In May, Republican state Sen. George Borrello proposed an amendment to legislation aimed at establishing an Office of Racial Equity and Social Justice to lift the charter school cap. That proposal was ultimately blocked by the Democrat-controlled state Senate that voted unanimously against it. “It is disappointing that despite Democrats’ continual rhetoric about prioritizing equity and opportunity, when presented with a chance to truly move the needle on those issues, they declined,” Borello said of the decision at the time. After Hochul said she was in favor of lifting the cap, Borello reaffirmed his commitment to move the bill forward in a statement to City & State.

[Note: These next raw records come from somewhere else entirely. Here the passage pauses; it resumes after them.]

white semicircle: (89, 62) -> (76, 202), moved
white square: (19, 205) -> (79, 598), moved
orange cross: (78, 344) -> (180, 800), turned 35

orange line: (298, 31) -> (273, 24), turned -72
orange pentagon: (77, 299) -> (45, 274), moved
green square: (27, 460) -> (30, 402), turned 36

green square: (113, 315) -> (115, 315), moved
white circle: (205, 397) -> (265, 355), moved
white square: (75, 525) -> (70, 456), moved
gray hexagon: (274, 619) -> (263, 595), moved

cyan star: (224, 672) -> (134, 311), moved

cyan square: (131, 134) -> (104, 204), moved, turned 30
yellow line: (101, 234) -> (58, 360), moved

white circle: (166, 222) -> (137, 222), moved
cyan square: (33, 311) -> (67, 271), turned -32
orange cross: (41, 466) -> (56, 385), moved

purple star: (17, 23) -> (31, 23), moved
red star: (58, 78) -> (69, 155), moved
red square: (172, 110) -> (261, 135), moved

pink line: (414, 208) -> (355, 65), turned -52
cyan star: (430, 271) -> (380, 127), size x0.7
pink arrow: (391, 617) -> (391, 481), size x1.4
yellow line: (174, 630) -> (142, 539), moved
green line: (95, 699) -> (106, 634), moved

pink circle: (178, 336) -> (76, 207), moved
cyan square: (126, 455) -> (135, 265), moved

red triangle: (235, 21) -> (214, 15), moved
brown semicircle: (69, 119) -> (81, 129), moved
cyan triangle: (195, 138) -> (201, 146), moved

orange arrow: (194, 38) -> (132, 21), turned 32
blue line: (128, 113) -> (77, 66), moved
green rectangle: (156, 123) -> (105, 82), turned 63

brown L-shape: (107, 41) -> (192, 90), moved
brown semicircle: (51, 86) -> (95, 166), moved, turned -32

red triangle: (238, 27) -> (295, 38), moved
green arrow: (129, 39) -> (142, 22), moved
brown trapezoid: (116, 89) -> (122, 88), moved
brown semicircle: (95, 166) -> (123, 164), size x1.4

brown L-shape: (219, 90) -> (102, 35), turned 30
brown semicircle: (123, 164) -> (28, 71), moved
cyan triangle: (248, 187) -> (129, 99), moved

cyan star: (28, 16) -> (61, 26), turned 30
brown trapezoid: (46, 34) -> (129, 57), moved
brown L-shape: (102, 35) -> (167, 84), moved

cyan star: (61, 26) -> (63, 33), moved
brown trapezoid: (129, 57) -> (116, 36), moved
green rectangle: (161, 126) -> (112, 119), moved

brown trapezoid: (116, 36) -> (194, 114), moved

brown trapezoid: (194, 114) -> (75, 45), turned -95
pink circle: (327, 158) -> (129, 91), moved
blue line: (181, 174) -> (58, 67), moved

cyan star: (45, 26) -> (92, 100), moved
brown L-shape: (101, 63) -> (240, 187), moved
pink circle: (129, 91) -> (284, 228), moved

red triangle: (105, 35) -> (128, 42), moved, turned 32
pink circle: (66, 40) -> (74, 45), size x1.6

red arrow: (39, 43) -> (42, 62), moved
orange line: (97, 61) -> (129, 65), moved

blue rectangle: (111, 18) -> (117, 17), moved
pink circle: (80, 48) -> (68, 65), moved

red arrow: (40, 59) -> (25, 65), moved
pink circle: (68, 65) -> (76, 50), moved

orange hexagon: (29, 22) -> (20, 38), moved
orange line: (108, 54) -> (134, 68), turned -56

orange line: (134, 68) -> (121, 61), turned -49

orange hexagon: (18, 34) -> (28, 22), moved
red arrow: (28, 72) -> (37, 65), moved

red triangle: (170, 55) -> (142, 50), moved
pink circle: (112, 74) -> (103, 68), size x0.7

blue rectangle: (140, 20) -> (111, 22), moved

But the governor’s words haven’t received a warm welcome among all state Republicans – not necessarily even those who supported Borello’s proposal. Senate Republican Leader Robert Ortt accused the governor of trying to “score political points” days ahead of the gubernatorial election.
In June, Democratic state Sen. John Liu, chair of the New York City Education Committee, introduced legislation to provide final approval authority for approving all new charter schools to the Board of Regents. Several critics viewed this as a direct attack on the State University of New York’s authority to approve charter schools, which has been a major authorizer for years. After Hochul expressed her support for lifting the cap on charter schools, Liu said it may not be the right time to expand charter schools – even amid increasing enrollment.
“Perhaps the governor has new information to support her statement, but reaching the cap is not reason enough to change the charter threshold,” Liu wrote in a statement to City & State.
As a former New York City public school teacher and United Federation of Teachers member, Democratic Sen. Jabari Brisport also strongly opposed the governor’s position in a statement to City & State.
“New York is the wrong place to try selling destructive Republican strategies like charter schools. Whoever wins this election, we’re going to fight any attempt to prop up billionaires and corporations on the backs of children and teachers,” Brisport wrote.